Mathieu Ripert on Instacart's Machine Learning Optimizations
Instacart is an online delivery service for groceries under one hour. Customers order the items on the website or using the mobile app, and a group of Instacart’s shoppers go to local stores, purchase the items and deliver them to the customer.
InfoQ interviewed Mathieu Ripert, data scientist at Instacart, to find out how machine learning is leveraged to guarantee a better customer experience.
InfoQ: What architecture are you using to process event data and what is the data volume/ throughput?
Ripert: First, we have a distributed architecture. Our system is split on business domain (Catalog, Logistics, Shoppers, Partners, Customers, etc.), as this allows each domain to be developed and deployed independently, and ensures a clear primary owner for the code and models within. Each domain has its own data stores, and we use RabbitMQ to facilitate communication between domains.
We use PostgreSQL for our production database and Amazon Redshift for offline analytics. Data is partitioned by day or week depending on the quantity of data. For example, for our fulfillment engine, we track GPS locations of all our shoppers in real time, which represents around 1GB / day of data, and this data is partitioned by day.
InfoQ: Instacart delivers groceries within an hour. How do you test sensitivity changes in your models and ensure they can reliably generate predictions once deployed?
Ripert: First, we backtest our models extensively using historical data. This helps us to ensure we have models that perform well on the data they were trained on, but also on data reserved over the same time period and from time periods in the future. Our models are retrained daily to account for new and trend changes.

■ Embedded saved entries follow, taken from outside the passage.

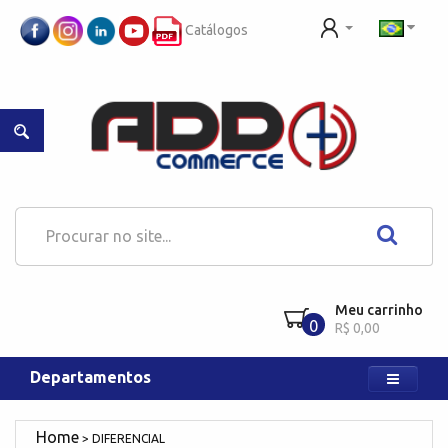
Catálogos
Meu carrinho
0
R$ 0,00
Departamentos
DIFERENCIAL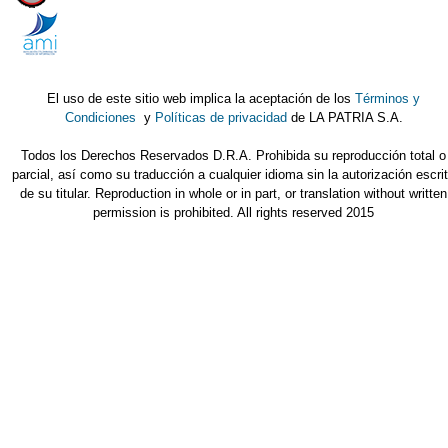
El uso de este sitio web implica la aceptación de los
Términos y
Condiciones
y
Políticas de privacidad
de LA PATRIA S.A.
Todos los Derechos Reservados D.R.A. Prohibida su reproducción total o
parcial, así como su traducción a cualquier idioma sin la autorización escri
de su titular. Reproduction in whole or in part, or translation without written
permission is prohibited. All rights reserved 2015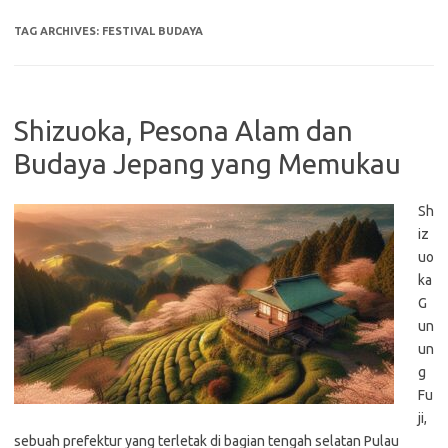
TAG ARCHIVES:
FESTIVAL BUDAYA
Shizuoka, Pesona Alam dan
Budaya Jepang yang Memukau
Sh
iz
uo
ka
G
un
un
g
Fu
ji,
sebuah prefektur yang terletak di bagian tengah selatan Pulau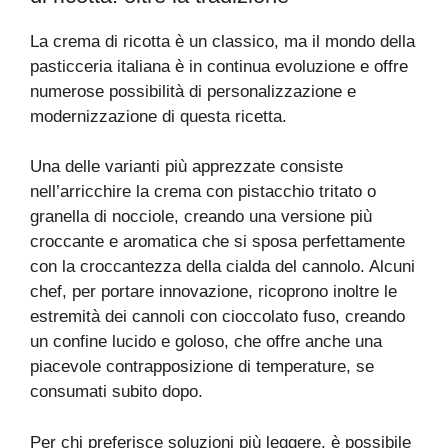
La crema di ricotta è un classico, ma il mondo della
pasticceria italiana è in continua evoluzione e offre
numerose possibilità di personalizzazione e
modernizzazione di questa ricetta.
Una delle varianti più apprezzate consiste
nell’arricchire la crema con pistacchio tritato o
granella di nocciole, creando una versione più
croccante e aromatica che si sposa perfettamente
con la croccantezza della cialda del cannolo. Alcuni
chef, per portare innovazione, ricoprono inoltre le
estremità dei cannoli con cioccolato fuso, creando
un confine lucido e goloso, che offre anche una
piacevole contrapposizione di temperature, se
consumati subito dopo.
Per chi preferisce soluzioni più leggere, è possibile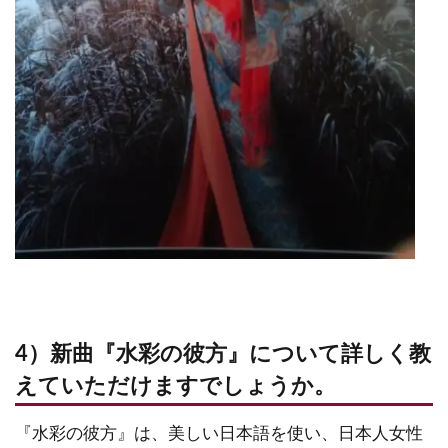
4）新曲『水彩の彼方』について詳しく教
えていただけますでしょうか。
『水彩の彼方』は、美しい日本語を使い、日本人女性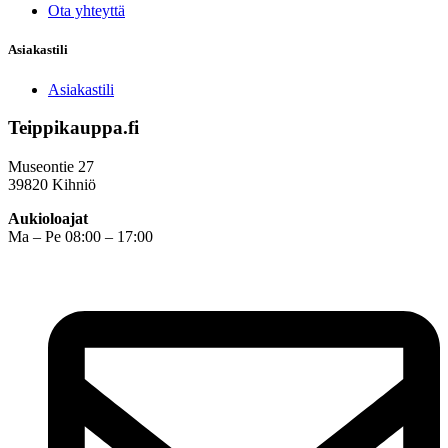
Ota yhteyttä
Asiakastili
Asiakastili
Teippikauppa.fi
Museontie 27
39820 Kihniö
Aukioloajat
Ma – Pe 08:00 – 17:00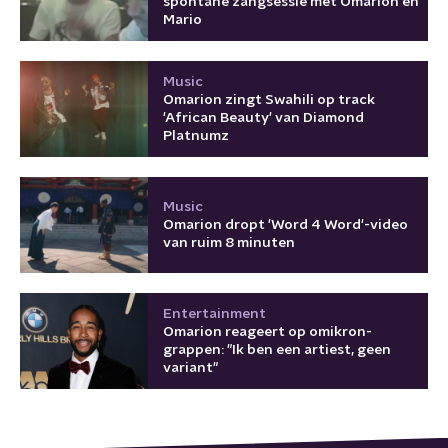
spontane zangsessie met Omarion en
Mario
Music
Omarion zingt Swahili op track
'African Beauty' van Diamond
Platnumz
Music
Omarion dropt 'Word 4 Word'-video
van ruim 8 minuten
Entertainment
Omarion reageert op omikron-
grappen: "Ik ben een artiest, geen
variant"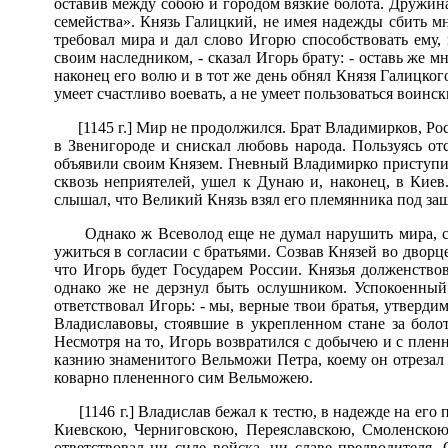
оставив между собою и городом вязкие болота. Дружина
семейства». Князь Галицкий, не имея надежды сбить м
требовал мира и дал слово Игорю способствовать ему,
своим наследником, - сказал Игорь брату: - оставь же
наконец его волю и в тот же день обнял Князя Галицкого
умеет счастливо воевать, а не умеет пользоваться воинс
[1145 г.] Мир не продолжился. Брат Владимирков, Р
в Звенигороде и снискал любовь народа. Пользуясь о
объявили своим Князем. Гневный Владимирко приступил
сквозь неприятелей, ушел к Дунаю и, наконец, в Киев
слышал, что Великий Князь взял его племянника под за
Однако ж Всеволод еще не думал нарушить мира, с
ужиться в согласии с братьями. Созвав Князей во двор
что Игорь будет Государем России. Князья долженство
однако же не дерзнул быть ослушником. Успокоенный 
ответствовал Игорь: - мы, верные твои братья, утверд
Владиславовы, стоявшие в укрепленном стане за болот
Несмотря на то, Игорь возвратился с добычею и с пле
казнию знаменитого Вельможи Петра, коему он отрезал я
коварно плененного сим Вельможею.
[1146 г.] Владислав бежал к тестю, в надежде на ег
Киевскою, Черниговскою, Переяславскою, Смоленск
ответствовал ни силе войска, ни славе предводителя.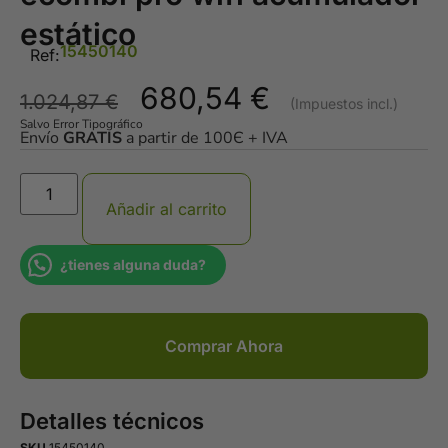
estático
15450140
Ref:
680,54
€
1.024,87
€
Salvo Error Tipográfico
Envío
GRATIS
a partir de 100Є + IVA
Añadir al carrito
¿tienes alguna duda?
Comprar Ahora
Detalles técnicos
SKU
15450140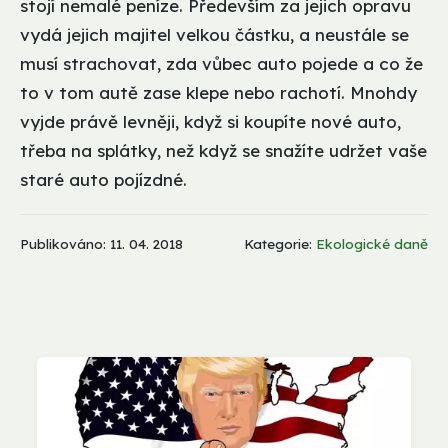
stojí nemalé peníze. Především za jejich opravu
vydá jejich majitel velkou částku, a neustále se
musí strachovat, zda vůbec auto pojede a co že
to v tom autě zase klepe nebo rachotí. Mnohdy
vyjde právě levněji, když si koupíte nové auto,
třeba na splátky, než když se snažíte udržet vaše
staré auto pojízdné.
Publikováno: 11. 04. 2018
Kategorie:
Ekologické daně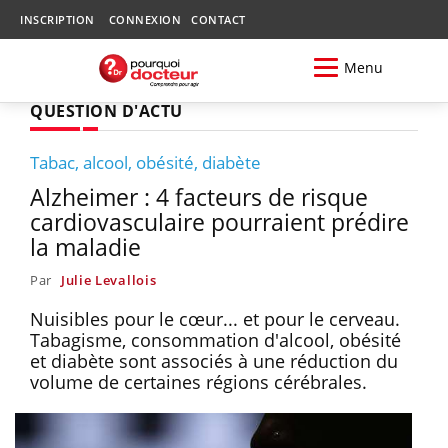
INSCRIPTION
CONNEXION
CONTACT
Menu
QUESTION D'ACTU
Tabac, alcool, obésité, diabète
Alzheimer : 4 facteurs de risque
cardiovasculaire pourraient prédire
la maladie
Par
Julie Levallois
Nuisibles pour le cœur... et pour le cerveau.
Tabagisme, consommation d'alcool, obésité
et diabète sont associés à une réduction du
volume de certaines régions cérébrales.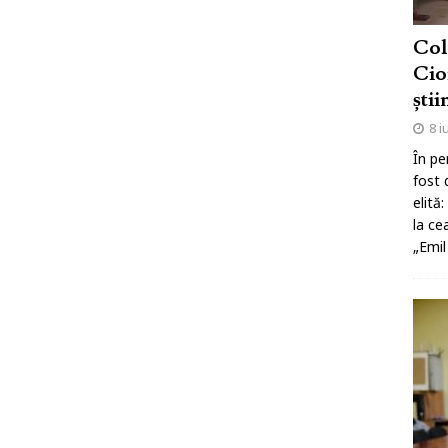
Col
Cio
știi
8 i
În pe
fost 
elită
la ce
„Emil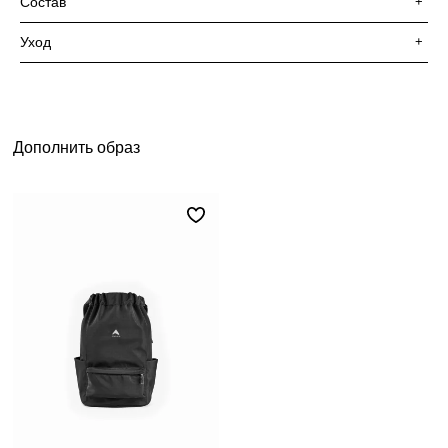
Состав
+
Уход
+
Дополнить образ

Then, in production we track the performance of the models using multiple statistics (e.g., both the RMSE and also the MAE for a regression model). We have an internal query tool that can easily compute statistics like this on production data and throw alerts whenever statistics deviate from the norm. Finally, we have operations teams who watch markets, and make real-time adjustments to predictions using our interfaces if they see sudden changes in performance due to inclement weather or other special events. We are working towards automating more of those adjustments as well.
InfoQ: XGBoost library for Gradient Boosting, is applied in supervised learning to create tree ensembles. How are you using this software library to optimize the overall delivery time?
Ripert: In a given market, we might have thousands of deliveries to do in the next few hours, and hundreds of personal shoppers on shift and able to fulfill orders. Our fulfillment system needs to decide in real time how to combine orders into batches of deliveries that in-store shoppers can shop for in store, and delivery drivers can pick up and deliver to customers' addresses. Our objectives for this system are to: (a) ensure that the customer gets the groceries they ordered, (b) ensure that the delivery is made within the one-hour window the customer selected at checkout, (c) ensure that the shoppers can be as efficient as possible, allowing us to take even more orders from customers.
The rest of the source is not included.